● **PROVIDED INFORMATION**
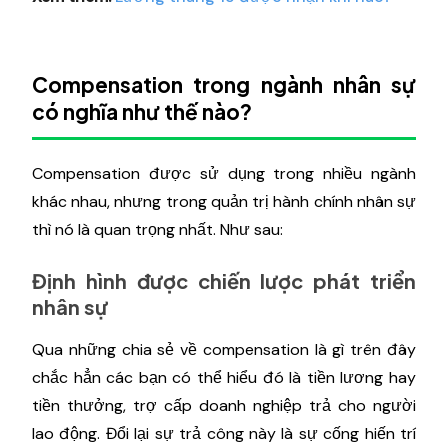
Compensation trong ngành nhân sự
có nghĩa như thế nào?
Compensation được sử dụng trong nhiều ngành
khác nhau, nhưng trong quản trị hành chính nhân sự
thì nó là quan trọng nhất. Như sau:
Định hình được chiến lược phát triển
nhân sự
Qua những chia sẻ về compensation là gì trên đây
chắc hẳn các bạn có thể hiểu đó là tiền lương hay
tiền thưởng, trợ cấp doanh nghiệp trả cho người
lao động. Đổi lại sự trả công này là sự cống hiến trí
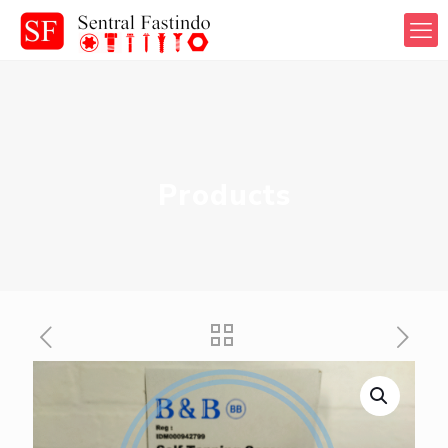
Products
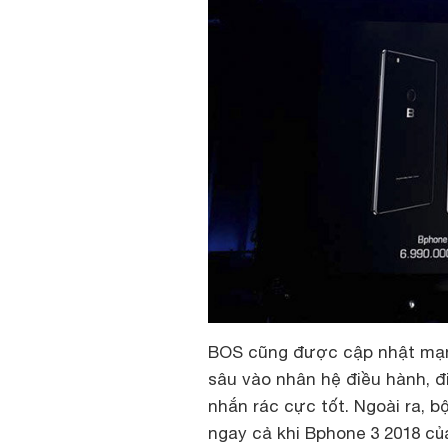
BOS cũng được cập nhật mạnh
sâu vào nhân hệ điều hành, 
nhắn rác cực tốt. Ngoài ra,
ngay cả khi Bphone 3 2018 của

● **THE TASK**
Output exactly the lines from the one containing "khác nhau, nhưng" through the last line of the records above, both included, leaving out any pictures.

● **RESPONSE TO THE TASK**
khác nhau, nhưng trong quản trị hành chính nhân sự
thì nó là quan trọng nhất. Như sau:
Định hình được chiến lược phát triển
nhân sự
Qua những chia sẻ về compensation là gì trên đây
chắc hẳn các bạn có thể hiểu đó là tiền lương hay
tiền thưởng, trợ cấp doanh nghiệp trả cho người
lao động. Đổi lại sự trả công này là sự cống hiến trí
Products
BOS cũng được cập nhật mạnh
sâu vào nhân hệ điều hành, 
nhắn rác cực tốt. Ngoài ra,
ngay cả khi Bphone 3 2018 của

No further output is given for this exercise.